The Dance of Unequals is an encounter between a killer of spirits and a component of society – e.g., descendants of slaves. The dance consists of the psychologically, spiritually and emotionally wounded, having been deceived and oppressed for many generations, unwittingly become coconspirators, dancing along to their metaphorical grave following the dictates of the despots who subjugated them.
The most effective way to destroy a People is to deny and obliterate their history. Destroy or falsify every record, rewrite every book, repaint every picture, rename or destroy every school, statue and building, and alter every important date. Their past will be erased, the erasure will be forgotten, and the lie will become the truth for those telling it and those hearing it.

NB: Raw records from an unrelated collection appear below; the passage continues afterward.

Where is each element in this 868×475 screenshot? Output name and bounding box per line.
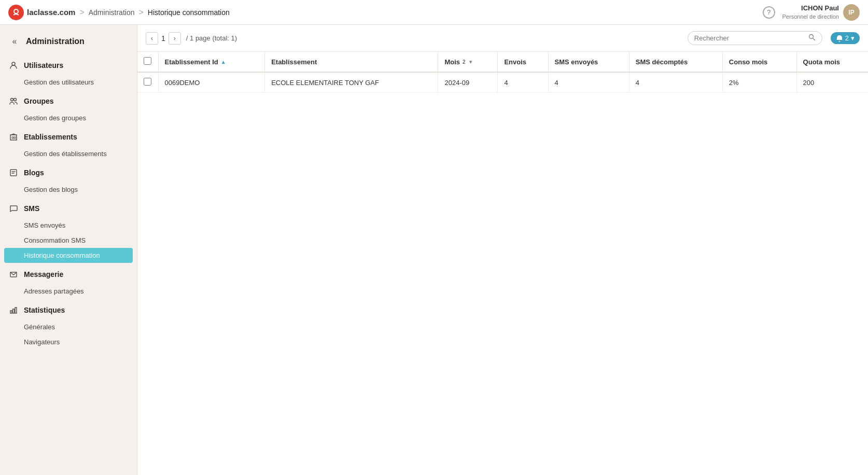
row-checkbox-cell: [137, 72, 158, 93]
user-name: ICHON Paul: [782, 4, 839, 13]
search-icon: [808, 34, 816, 43]
table-header: Etablissement Id ▲ Etablissement Mois 2: [137, 52, 868, 72]
notification-button[interactable]: 2 ▾: [831, 32, 860, 44]
building-icon: [8, 132, 19, 142]
mail-icon: [8, 269, 19, 280]
sidebar-title: Administration: [26, 37, 85, 46]
sidebar-item-historique-consommation[interactable]: Historique consommation: [4, 248, 133, 263]
sidebar-collapse-button[interactable]: «: [8, 35, 21, 48]
col-label-mois: Mois: [444, 58, 460, 66]
help-button[interactable]: ?: [763, 6, 775, 19]
sidebar-section-header-blogs[interactable]: Blogs: [0, 163, 137, 182]
svg-rect-9: [10, 311, 12, 313]
column-sms-envoyes[interactable]: SMS envoyés: [548, 52, 629, 72]
sidebar-item-gestion-groupes[interactable]: Gestion des groupes: [0, 110, 137, 125]
svg-point-1: [12, 62, 15, 65]
column-sms-decomptes[interactable]: SMS décomptés: [629, 52, 722, 72]
sidebar-section-messagerie: Messagerie Adresses partagées: [0, 265, 137, 299]
row-quota-mois: 200: [796, 72, 868, 93]
svg-rect-6: [14, 137, 16, 138]
sidebar-section-blogs: Blogs Gestion des blogs: [0, 163, 137, 197]
layout: « Administration Utilisateurs Gestion de…: [0, 25, 868, 475]
sidebar-item-gestion-utilisateurs[interactable]: Gestion des utilisateurs: [0, 75, 137, 90]
groups-icon: [8, 96, 19, 106]
svg-point-3: [14, 99, 17, 101]
sidebar-item-gestion-etablissements[interactable]: Gestion des établissements: [0, 146, 137, 161]
logo[interactable]: laclasse.com: [8, 5, 75, 20]
sidebar-section-statistiques: Statistiques Générales Navigateurs: [0, 301, 137, 350]
sidebar-item-adresses-partagees[interactable]: Adresses partagées: [0, 284, 137, 299]
next-page-button[interactable]: ›: [169, 32, 181, 45]
svg-point-0: [14, 9, 18, 13]
col-label-etablissement-id: Etablissement Id: [165, 58, 218, 66]
table-row: 0069DEMO ECOLE ELEMENTAIRE TONY GAF 2024…: [137, 72, 868, 93]
search-container: [688, 31, 822, 45]
stats-icon: [8, 305, 19, 315]
column-quota-mois[interactable]: Quota mois: [796, 52, 868, 72]
sort-icon-mois: ▼: [468, 59, 473, 65]
breadcrumb-current: Historique consommation: [148, 8, 230, 17]
sidebar: « Administration Utilisateurs Gestion de…: [0, 25, 137, 475]
user-info: ICHON Paul Personnel de direction IP: [782, 4, 860, 21]
sidebar-section-header-statistiques[interactable]: Statistiques: [0, 301, 137, 319]
column-etablissement[interactable]: Etablissement: [265, 52, 438, 72]
sidebar-label-groupes: Groupes: [24, 97, 54, 105]
sidebar-section-header-messagerie[interactable]: Messagerie: [0, 265, 137, 284]
svg-point-2: [11, 99, 13, 101]
sidebar-label-utilisateurs: Utilisateurs: [24, 61, 63, 69]
sidebar-header: « Administration: [0, 31, 137, 56]
sidebar-item-sms-envoyes[interactable]: SMS envoyés: [0, 218, 137, 233]
sidebar-section-header-etablissements[interactable]: Etablissements: [0, 128, 137, 146]
row-checkbox[interactable]: [144, 78, 151, 86]
col-label-sms-decomptes: SMS décomptés: [636, 58, 688, 66]
column-envois[interactable]: Envois: [498, 52, 548, 72]
row-sms-decomptes: 4: [629, 72, 722, 93]
notification-count: 2: [845, 34, 849, 42]
user-text: ICHON Paul Personnel de direction: [782, 4, 839, 20]
avatar[interactable]: IP: [843, 4, 860, 21]
logo-icon: [8, 5, 24, 20]
sidebar-section-header-sms[interactable]: SMS: [0, 199, 137, 218]
row-envois: 4: [498, 72, 548, 93]
search-input[interactable]: [694, 34, 806, 42]
row-conso-mois: 2%: [722, 72, 796, 93]
sidebar-item-consommation-sms[interactable]: Consommation SMS: [0, 233, 137, 248]
blog-icon: [8, 167, 19, 178]
toolbar: ‹ 1 › / 1 page (total: 1): [137, 25, 868, 52]
column-etablissement-id[interactable]: Etablissement Id ▲: [158, 52, 265, 72]
topnav-right: ? ICHON Paul Personnel de direction IP: [763, 4, 860, 21]
sidebar-item-navigateurs[interactable]: Navigateurs: [0, 334, 137, 350]
pagination: ‹ 1 › / 1 page (total: 1): [146, 32, 237, 45]
sidebar-section-utilisateurs: Utilisateurs Gestion des utilisateurs: [0, 56, 137, 90]
main-content: ‹ 1 › / 1 page (total: 1): [137, 25, 868, 475]
sort-num-mois: 2: [463, 59, 466, 65]
svg-rect-5: [12, 137, 13, 138]
breadcrumb-administration[interactable]: Administration: [89, 8, 135, 17]
sidebar-section-header-utilisateurs[interactable]: Utilisateurs: [0, 56, 137, 75]
sidebar-label-sms: SMS: [24, 204, 39, 213]
select-all-checkbox[interactable]: [144, 57, 151, 65]
sort-icon-etablissement-id: ▲: [221, 59, 226, 65]
sms-icon: [8, 203, 19, 214]
sidebar-section-etablissements: Etablissements Gestion des établissement…: [0, 128, 137, 161]
sidebar-section-groupes: Groupes Gestion des groupes: [0, 92, 137, 125]
column-conso-mois[interactable]: Conso mois: [722, 52, 796, 72]
sidebar-section-header-groupes[interactable]: Groupes: [0, 92, 137, 110]
col-label-quota-mois: Quota mois: [803, 58, 841, 66]
top-navigation: laclasse.com > Administration > Historiq…: [0, 0, 868, 25]
row-etablissement: ECOLE ELEMENTAIRE TONY GAF: [265, 72, 438, 93]
column-mois[interactable]: Mois 2 ▼: [438, 52, 498, 72]
user-role: Personnel de direction: [782, 13, 839, 20]
sidebar-item-gestion-blogs[interactable]: Gestion des blogs: [0, 182, 137, 197]
row-sms-envoyes: 4: [548, 72, 629, 93]
prev-page-button[interactable]: ‹: [146, 32, 158, 45]
sidebar-label-messagerie: Messagerie: [24, 270, 63, 278]
row-etablissement-id: 0069DEMO: [158, 72, 265, 93]
sidebar-label-blogs: Blogs: [24, 169, 44, 177]
svg-rect-7: [10, 170, 17, 176]
svg-rect-11: [15, 308, 17, 313]
column-checkbox: [137, 52, 158, 72]
page-info: / 1 page (total: 1): [186, 34, 237, 42]
breadcrumb-sep-2: >: [138, 8, 143, 17]
sidebar-item-generales[interactable]: Générales: [0, 319, 137, 334]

Nothing will exist except the endless present in which the PARTY is always right. (From George Orwell)
While Orwell was on the mark long before Eminent Domain and Urban Renewal became major instruments of White Supremacists, these enemies have twisted the obfuscation of Black culture and made the opposite a weapon for them.
Oppressed people seek visible attainments, e.g., named holidays, streets, statues, and buildings, to which the powers often acquiesce. Admittedly, these are positive cultural artifacts. Although they inspire cultural pride, symbolic accoutrements alone, no matter how apropos, will not redistribute useable power to powerless people and rectify wrongs unless they are part of plans to make fundamental changes in institutions, policy-makers, and policies. All too often, victories have been Pyrrhic – triumphs that inflict such a devastating toll on the victors that they are indistinguishable from defeat, nullify real achievements, and obstruct long-term, durable progress.